(Stored data entries)
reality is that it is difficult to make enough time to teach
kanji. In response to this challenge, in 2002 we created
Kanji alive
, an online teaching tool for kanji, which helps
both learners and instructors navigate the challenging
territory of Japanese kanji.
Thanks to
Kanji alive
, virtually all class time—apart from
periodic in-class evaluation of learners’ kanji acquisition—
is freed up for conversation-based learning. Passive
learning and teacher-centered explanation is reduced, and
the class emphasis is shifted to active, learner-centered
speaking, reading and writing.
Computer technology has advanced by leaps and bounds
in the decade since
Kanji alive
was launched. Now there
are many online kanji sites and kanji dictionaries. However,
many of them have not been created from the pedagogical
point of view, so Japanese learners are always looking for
---
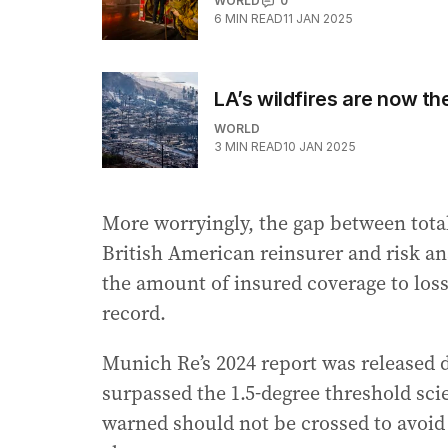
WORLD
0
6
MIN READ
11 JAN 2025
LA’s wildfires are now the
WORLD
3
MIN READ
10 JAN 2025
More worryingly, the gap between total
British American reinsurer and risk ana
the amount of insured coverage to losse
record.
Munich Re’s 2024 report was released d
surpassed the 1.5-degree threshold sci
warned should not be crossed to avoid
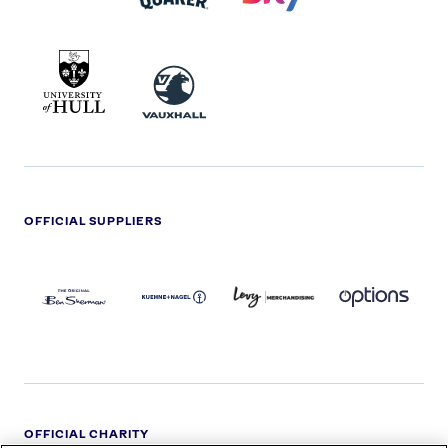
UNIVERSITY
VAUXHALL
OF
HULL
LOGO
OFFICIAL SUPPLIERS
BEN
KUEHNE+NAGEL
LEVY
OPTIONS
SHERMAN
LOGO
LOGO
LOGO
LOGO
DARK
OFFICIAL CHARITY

- **TASK DESCRIPTION**: Reproduce the entries above exactly, but only the lines between the line holding "periodic in-class evaluation" and the line holding "are many online", inclusive.

- **THE COMPLETED TASK**:
periodic in-class evaluation of learners’ kanji acquisition—
is freed up for conversation-based learning. Passive
learning and teacher-centered explanation is reduced, and
the class emphasis is shifted to active, learner-centered
speaking, reading and writing.
Computer technology has advanced by leaps and bounds
in the decade since
Kanji alive
was launched. Now there
are many online kanji sites and kanji dictionaries. However,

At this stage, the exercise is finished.